If you are what you wear, then Chantal Brocca knows exactly what she’s about. The Italian-Sri Lankan wears many chic hats: entrepreneur, stylist, creative director, fashion critic, and most importantly, passionate writer.
As a young creative, she finds herself in a constant state of adaptability like many in her generation. Raised in Dubai, she was a professional dancer growing up, which she says saved her and gave her confidence but at the same time sapped all of her energy and creativity.
Today, she works as a stylist for Ounass, and through her website immaterials.net, shares her illuminating perspectives on society, culture, and the propaganda machine that is the fast fashion industry.
Chantal argues in one of her essays that back in the day, fashion used to hold true meaning to people; a piece of clothing felt like an extension of ones’ own identity, and so clothes were well kept and respected.
“This is one of the fundamental ills of the fast fashion model: styles come cheap, fast and uninterruptedly,” she writes. “…what we are left with is a perpetual flow of empty, impulsive desires which we immediately proceed to satisfy. This is not fashion, and, to use a modern buzzword, this is not consciousness.”
While pursuing her masters, her thesis was grounded in consumer culture, which led her to lingerie and the underlying societal ideologies that evolved (or devolved) the industry.
“I looked into the meaning of lingerie, how it came about, why it evolved, and what were the perceptions of women in society at the time. It made me fall in love with it,” she says.
While researching the lingerie industry, she realized that it was stagnant, and so in 2018, she co-founded Studio Asanawa, an ethically handcrafted, multi-label luxury lingerie brand that focuses on conscious consumerism and preserving heritage while connecting to the modern feminine identity.
Chantal traveled to Europe to source the lingerie, meeting with emerging designers and ateliers to understand how they worked, where they worked, and how they kept their brands ethical. The lingerie is made of delicate, handcrafted embroidery and refined, locally sourced fabrics in small batches by talented women, adhering to traditional values of luxury and quality.
“For us, it was about being a bit more lenient because while it’s admirable to try being 100 percent sustainable, people don’t realize that it’s expensive as hell, especially when you’re a startup, to tick all of those boxes…you’re dead before you start,” she says, explaining why they allowed the brands to place themselves between fully sustainable, high-end brands to ethical, more affordable labels.

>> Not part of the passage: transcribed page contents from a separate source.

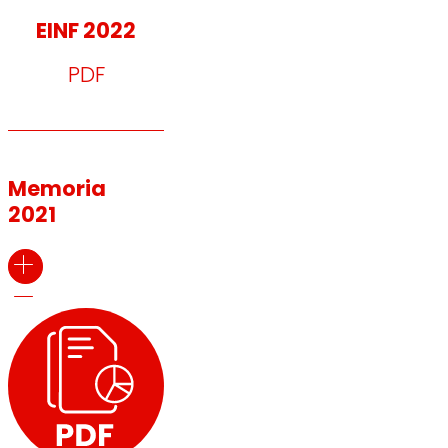
EINF 2022
PDF
Memoria
2021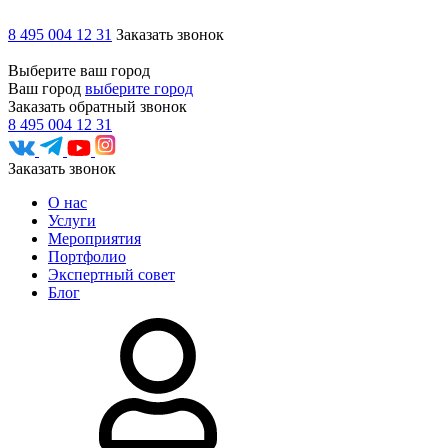
8 495 004 12 31
Заказать звонок
Выберите ваш город
Ваш город
выберите город
Заказать обратный звонок
8 495 004 12 31
Заказать звонок
О нас
Услуги
Мероприятия
Портфолио
Экспертный совет
Блог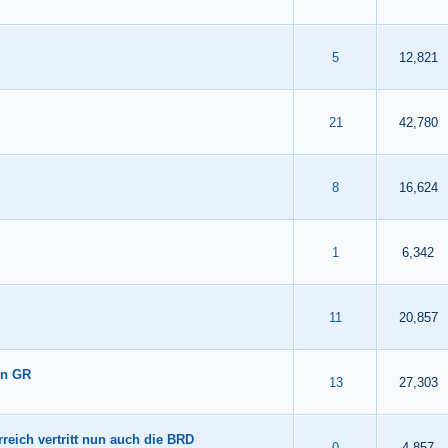
 durchschnittlich
4
5
5
12,821
 durchschnittlich
4
5
21
42,780
 durchschnittlich
4
5
8
16,624
 durchschnittlich
4
5
1
6,342
 durchschnittlich
4
5
11
20,857
in GR
 durchschnittlich
4
5
13
27,303
reich vertritt nun auch die BRD
 durchschnittlich
4
5
0
4,857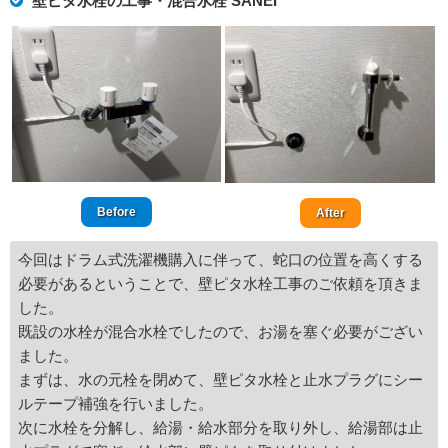
壁ピタ水栓の工事・混合水栓 SANEI
Before
After
今回はドラム式洗濯機購入に伴って、蛇口の位置を高くする
必要があるということで、壁ピタ水栓工事のご依頼を頂きま
した。
既設の水栓が混合水栓でしたので、お湯を塞ぐ必要がござい
ました。
まずは、水の元栓を閉めて、壁ピタ水栓と止水プラグにシー
ルテープ補強を行いました。
次に水栓を分解し、給湯・給水部分を取り外し、給湯部は止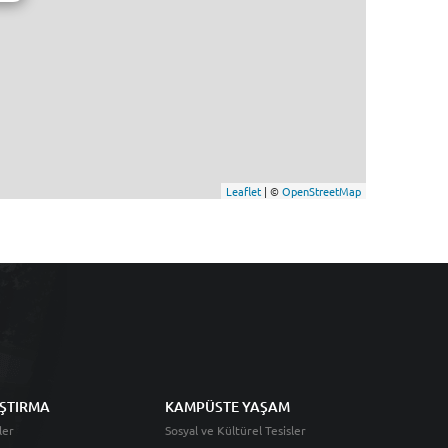
Leaflet
| ©
OpenStreetMap
ŞTIRMA
KAMPÜSTE YAŞAM
ler
Sosyal ve Kültürel Tesisler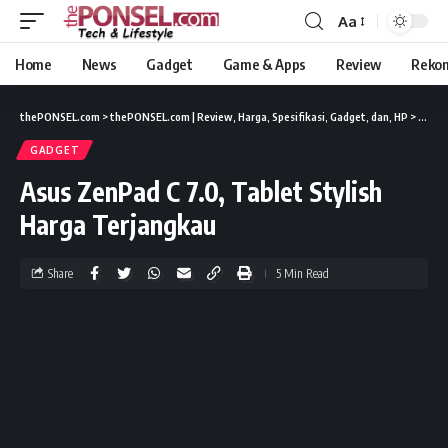
Aa
Home
News
Gadget
Game & Apps
Review
Reko
thePONSEL.com
>
thePONSEL.com | Review, Harga, Spesifikasi, Gadget, dan, HP
>
Gadge
GADGET
Asus ZenPad C 7.0, Tablet Stylish
Harga Terjangkau
Share
5 Min Read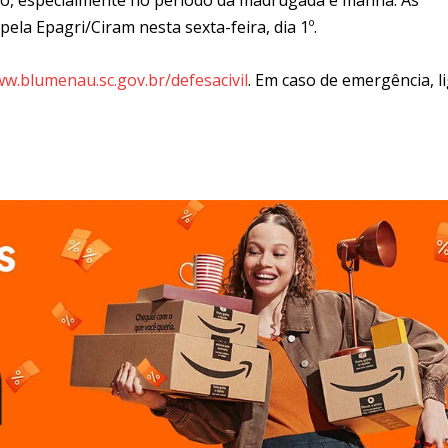
la Epagri/Ciram nesta sexta-feira, dia 1º.
w.blumenau.sc.gov.br/defesacivil
. Em caso de emergência, l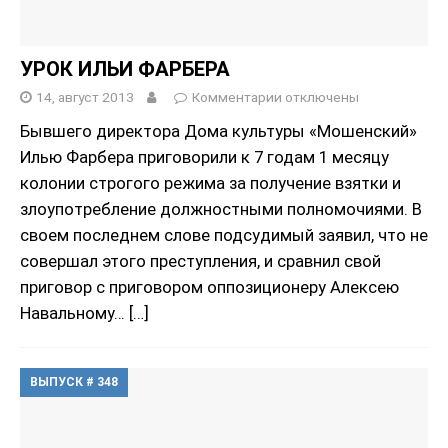
УРОК ИЛЬИ ФАРБЕРА
14, август 2013
Комментарии
отключены
Бывшего директора Дома культуры «Мошенский»
Илью Фарбера приговорили к 7 годам 1 месяцу
колонии строгого режима за получение взятки и
злоупотребление должностными полномочиями. В
своем последнем слове подсудимый заявил, что не
совершал этого преступления, и сравнил свой
приговор с приговором оппозиционеру Алексею
Навальному…
[…]
ВЫПУСК # 348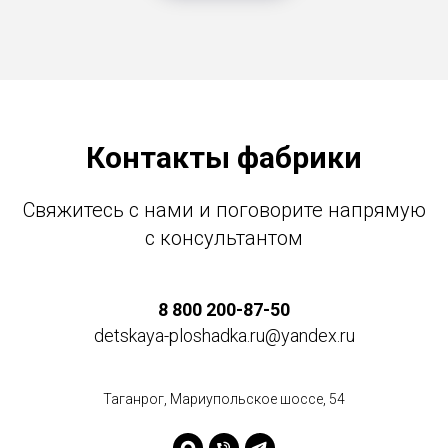
Контакты фабрики
Свяжитесь с нами и поговорите напрямую
с консультантом
8 800 200-87-50
detskaya-ploshadka.ru@yandex.ru
Таганрог, Мариупольское шоссе, 54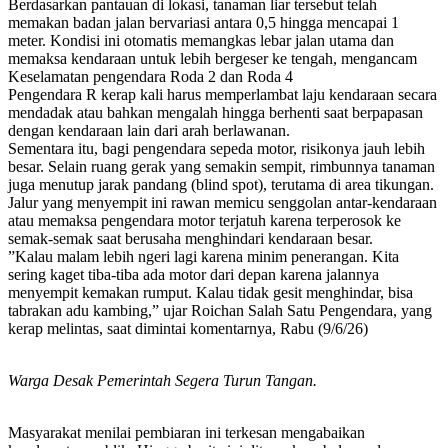
​Berdasarkan pantauan di lokasi, tanaman liar tersebut telah
memakan badan jalan bervariasi antara 0,5 hingga mencapai 1
meter. Kondisi ini otomatis memangkas lebar jalan utama dan
memaksa kendaraan untuk lebih bergeser ke tengah, mengancam
Keselamatan pengendara Roda 2 dan Roda 4
​Pengendara R kerap kali harus memperlambat laju kendaraan secara
mendadak atau bahkan mengalah hingga berhenti saat berpapasan
dengan kendaraan lain dari arah berlawanan.
​Sementara itu, bagi pengendara sepeda motor, risikonya jauh lebih
besar. Selain ruang gerak yang semakin sempit, rimbunnya tanaman
juga menutup jarak pandang (blind spot), terutama di area tikungan.
Jalur yang menyempit ini rawan memicu senggolan antar-kendaraan
atau memaksa pengendara motor terjatuh karena terperosok ke
semak-semak saat berusaha menghindari kendaraan besar.
​”Kalau malam lebih ngeri lagi karena minim penerangan. Kita
sering kaget tiba-tiba ada motor dari depan karena jalannya
menyempit kemakan rumput. Kalau tidak gesit menghindar, bisa
tabrakan adu kambing,” ujar Roichan Salah Satu Pengendara, yang
kerap melintas, saat dimintai komentarnya, Rabu (9/6/26)
Warga Desak Pemerintah Segera Turun Tangan.
Masyarakat menilai pembiaran ini terkesan mengabaikan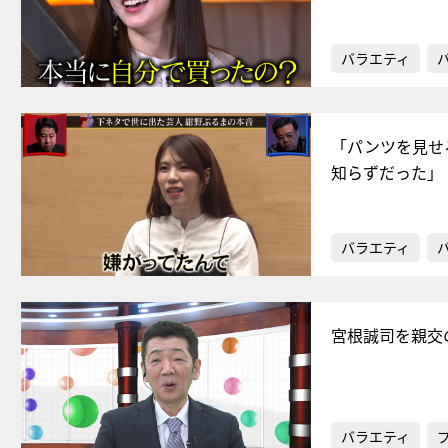
バラエティ
「パンツを見せ
知らずだった」
バラエティ
宮根誠司を親交
バラエティ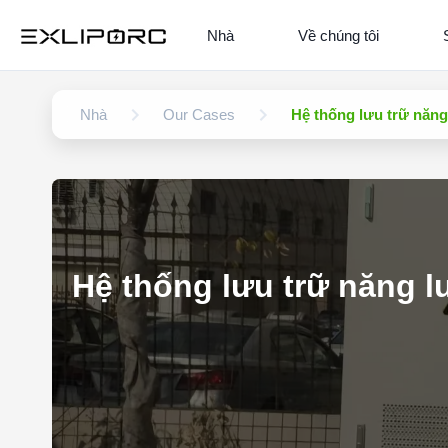
Nhà
Về chúng tôi
Nhà
Our Cases
Hệ thống lưu trữ năn
Hệ thống lưu trữ năng 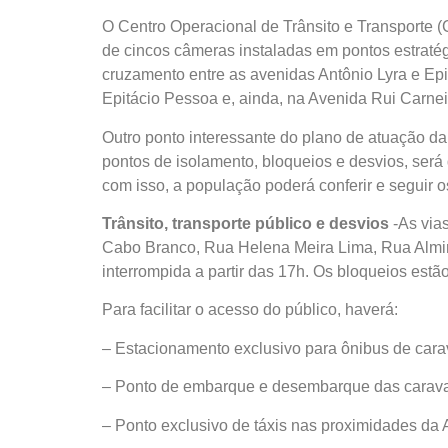
O Centro Operacional de Trânsito e Transporte 
de cincos câmeras instaladas em pontos estratég
cruzamento entre as avenidas Antônio Lyra e E
Epitácio Pessoa e, ainda, na Avenida Rui Carnei
Outro ponto interessante do plano de atuação d
pontos de isolamento, bloqueios e desvios, será
com isso, a população poderá conferir e seguir 
Trânsito, transporte público e desvios
-As via
Cabo Branco, Rua Helena Meira Lima, Rua Almira
interrompida a partir das 17h. Os bloqueios estã
Para facilitar o acesso do público, haverá:
– Estacionamento exclusivo para ônibus de cara
– Ponto de embarque e desembarque das carava
– Ponto exclusivo de táxis nas proximidades d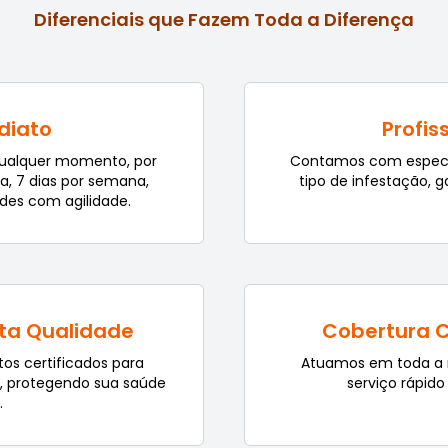
Diferenciais que Fazem Toda a Diferença
diato
Profis
qualquer momento, por
Contamos com especial
ia, 7 dias por semana,
tipo de infestação, g
des com agilidade.
lta Qualidade
Cobertura 
os certificados para
Atuamos em toda a 
a, protegendo sua saúde
serviço rápido
.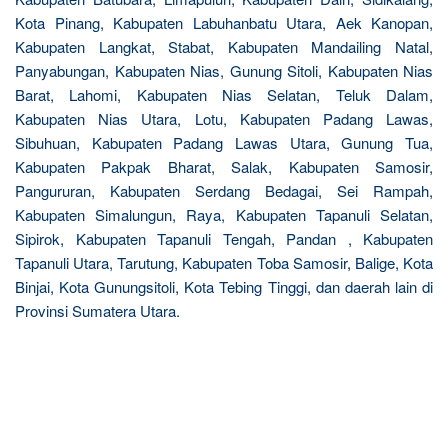
Kota Pinang, Kabupaten Labuhanbatu Utara, Aek Kanopan,
Kabupaten Langkat, Stabat, Kabupaten Mandailing Natal,
Panyabungan, Kabupaten Nias, Gunung Sitoli, Kabupaten Nias
Barat, Lahomi, Kabupaten Nias Selatan, Teluk Dalam,
Kabupaten Nias Utara, Lotu, Kabupaten Padang Lawas,
Sibuhuan, Kabupaten Padang Lawas Utara, Gunung Tua,
Kabupaten Pakpak Bharat, Salak, Kabupaten Samosir,
Pangururan, Kabupaten Serdang Bedagai, Sei Rampah,
Kabupaten Simalungun, Raya, Kabupaten Tapanuli Selatan,
Sipirok, Kabupaten Tapanuli Tengah, Pandan , Kabupaten
Tapanuli Utara, Tarutung, Kabupaten Toba Samosir, Balige, Kota
Binjai, Kota Gunungsitoli, Kota Tebing Tinggi, dan daerah lain di
Provinsi Sumatera Utara.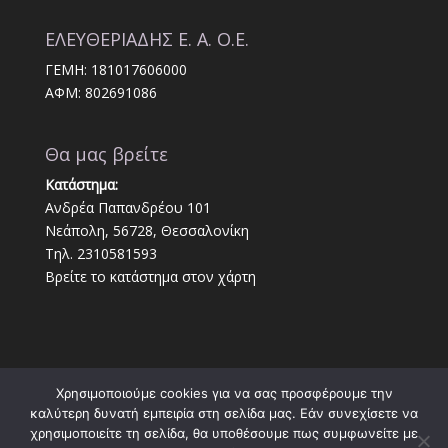
ΕΛΕΥΘΕΡΙΑΔΗΣ Ε. Α. Ο.Ε.
ΓΕΜΗ: 181017606000
ΑΦΜ: 802691086
Θα μας βρείτε
Κατάστημα:
Ανδρέα Παπανδρέου 101
Νεάπολη, 56728, Θεσσαλονίκη
Τηλ. 2310581593
Βρείτε το κατάστημα στον χάρτη
Χρησιμοποιούμε cookies για να σας προσφέρουμε την
καλύτερη δυνατή εμπειρία στη σελίδα μας. Εάν συνεχίσετε να
χρησιμοποιείτε τη σελίδα, θα υποθέσουμε πως συμφωνείτε με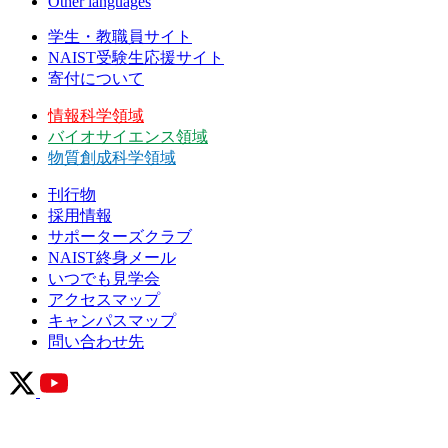
Other languages
学生・教職員サイト
NAIST受験生応援サイト
寄付について
情報科学領域
バイオサイエンス領域
物質創成科学領域
刊行物
採用情報
サポーターズクラブ
NAIST終身メール
いつでも見学会
アクセスマップ
キャンパスマップ
問い合わせ先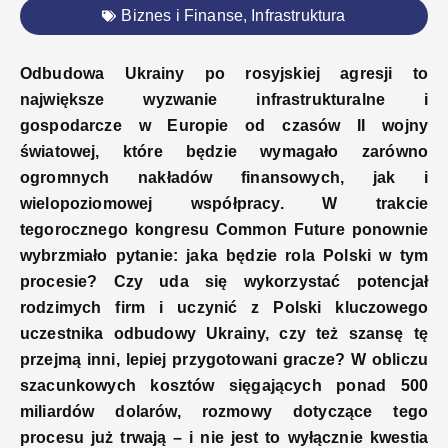
Biznes i Finanse
,
Infrastruktura
Odbudowa Ukrainy po rosyjskiej agresji to
największe wyzwanie infrastrukturalne i
gospodarcze w Europie od czasów II wojny
światowej, które będzie wymagało zarówno
ogromnych nakładów finansowych, jak i
wielopoziomowej współpracy. W trakcie
tegorocznego kongresu Common Future ponownie
wybrzmiało pytanie: jaka będzie rola Polski w tym
procesie? Czy uda się wykorzystać potencjał
rodzimych firm i uczynić z Polski kluczowego
uczestnika odbudowy Ukrainy, czy też szansę tę
przejmą inni, lepiej przygotowani gracze? W obliczu
szacunkowych kosztów sięgających ponad 500
miliardów dolarów, rozmowy dotyczące tego
procesu już trwają – i nie jest to wyłącznie kwestia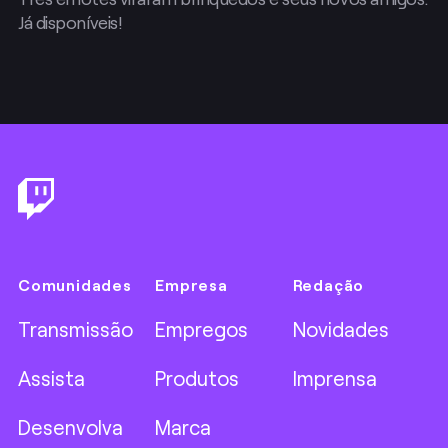
Já disponíveis!
Footer
Comunidades
Empresa
Redação
Transmissão
Empregos
Novidades
Assista
Produtos
Imprensa
Desenvolva
Marca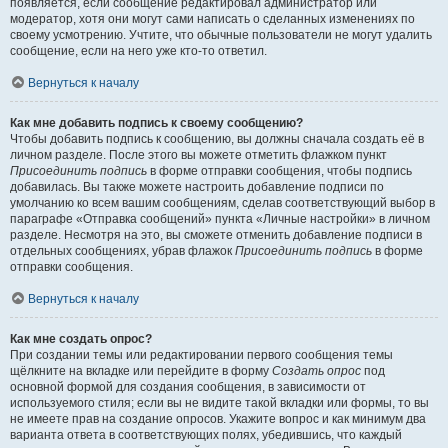
появляется, если сообщение редактировал администратор или
модератор, хотя они могут сами написать о сделанных изменениях по
своему усмотрению. Учтите, что обычные пользователи не могут удалить
сообщение, если на него уже кто-то ответил.
Вернуться к началу
Как мне добавить подпись к своему сообщению?
Чтобы добавить подпись к сообщению, вы должны сначала создать её в
личном разделе. После этого вы можете отметить флажком пункт
Присоединить подпись
в форме отправки сообщения, чтобы подпись
добавилась. Вы также можете настроить добавление подписи по
умолчанию ко всем вашим сообщениям, сделав соответствующий выбор в
параграфе «Отправка сообщений» пункта «Личные настройки» в личном
разделе. Несмотря на это, вы сможете отменить добавление подписи в
отдельных сообщениях, убрав флажок
Присоединить подпись
в форме
отправки сообщения.
Вернуться к началу
Как мне создать опрос?
При создании темы или редактировании первого сообщения темы
щёлкните на вкладке или перейдите в форму
Создать опрос
под
основной формой для создания сообщения, в зависимости от
используемого стиля; если вы не видите такой вкладки или формы, то вы
не имеете прав на создание опросов. Укажите вопрос и как минимум два
варианта ответа в соответствующих полях, убедившись, что каждый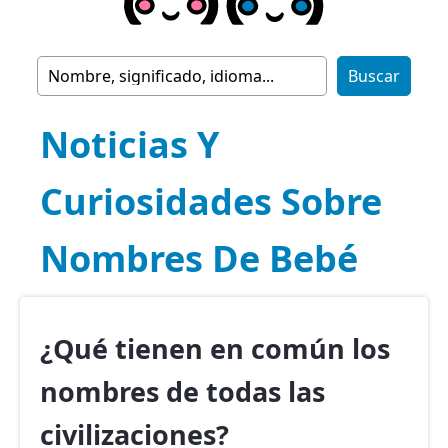
Noticias Y
Curiosidades Sobre
Nombres De Bebé
¿Qué tienen en común los
nombres de todas las
civilizaciones?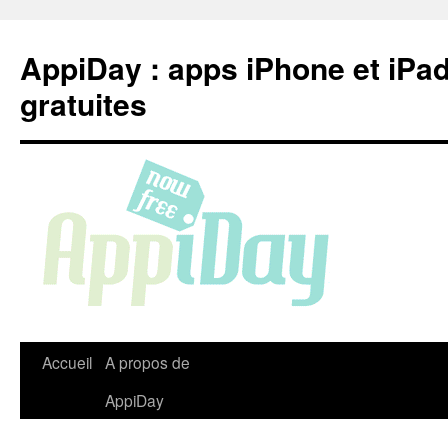
Aller
au
AppiDay : apps iPhone et iPa
contenu
gratuites
Accueil
A propos de
AppiDay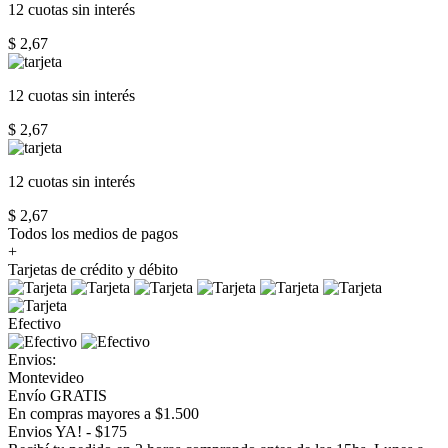
12 cuotas
sin interés
$ 2,67
12 cuotas
sin interés
$ 2,67
12 cuotas
sin interés
$ 2,67
Todos los medios de pagos
+
Tarjetas de crédito y débito
Efectivo
Envios:
Montevideo
Envío GRATIS
En compras mayores a $1.500
Envios YA! - $175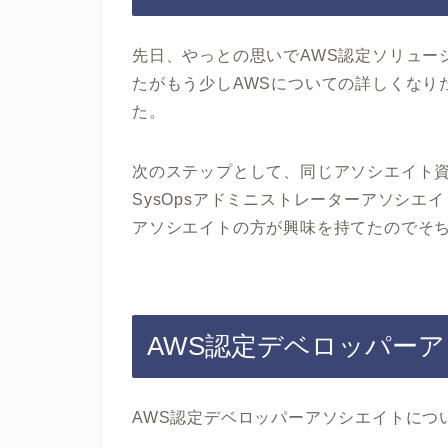
先日、やっとの思いでAWS認定ソリュー
たがもう少しAWSについての詳しくなり
た。
次のステップとして、同じアソシエイト資
SysOpsアドミニストレーターアソシエ
アソシエイトの方が興味を持てたのでそ
AWS認定デベロッパー
AWS認定デベロッパーアソシエイトにつ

While juggling entrepreneurship, however, Chantal was also writing as a freelancer. “I saw my dad doing this as well, where he had different fingers in all the honey pots, and even though it was amazing, the issue is maintaining how you segregate and give everything the time it deserves to be the best version of it that it could be.”
Her journey to fashion activism really began when she worked as an event organizer with the non-profit Fashion Revolution, which is a global movement that creates awareness of the devastating environmental and human rights violations that occur within the fashion industry.
The insights she was gaining into the industry were nothing short of outrageous and she wanted to speak out. “Anger fuels a lot of my writing, even though it’s not the best motivator. When I see an injustice or something doesn’t make sense, I write about it,” she says.
In her work, she often sheds light on how the structure of the fashion industry makes it inherently manipulative. “It’s built-in obsolescence; it’s what the seasons are all about. Before there were only two collections, winter and summer, but now? There’s like 52 collections a year, how is that feasible?” she questions.
“Everything is built with overproduction at its core. Even luxury companies do this and burn a ton of material or lock it up in a vault so that they create this illusion of scarcity to make you believe that they are handcrafted and expensive,” she says.
There is no balance to be found in wanting to buy en masse and sustainably too, but there is a relief in narrowing down the causes you would like to fight for. “It has to be a notion of I buy less, but I buy well,” says Chantal, who personally lets vintage fashion shape her approach as well as supporting artisans or dwindling industries in certain countries.
“I scoured the markets of cities I traveled to for pieces that really screamed to me, I had adventures looking for hidden gems and discussed at length with vintage sellers to hear their stories – and, best of all, I fell in love with my aunt’s and mother’s old clothes, because it became a way for me to carry them with me. And as I did those things, I found I got to know myself too,” she writes.
Recently, her focus has turned to the creative freelancer struggle, and she’s working towards a digital event that can bring together creative freelancers, agencies, and unions to discuss the lack of regulation. “Figuring out your worth and tying a monetary value to an intangible [element] is the biggest hurdle creatives have. It’s a subjective process,” she stresses.
Through her many talents, Chantal is determined to spread ideas that shatter carefully crafted illusions and systems of injustice that have hijacked authenticity so that we can keep rediscovering the deep genius of humankind.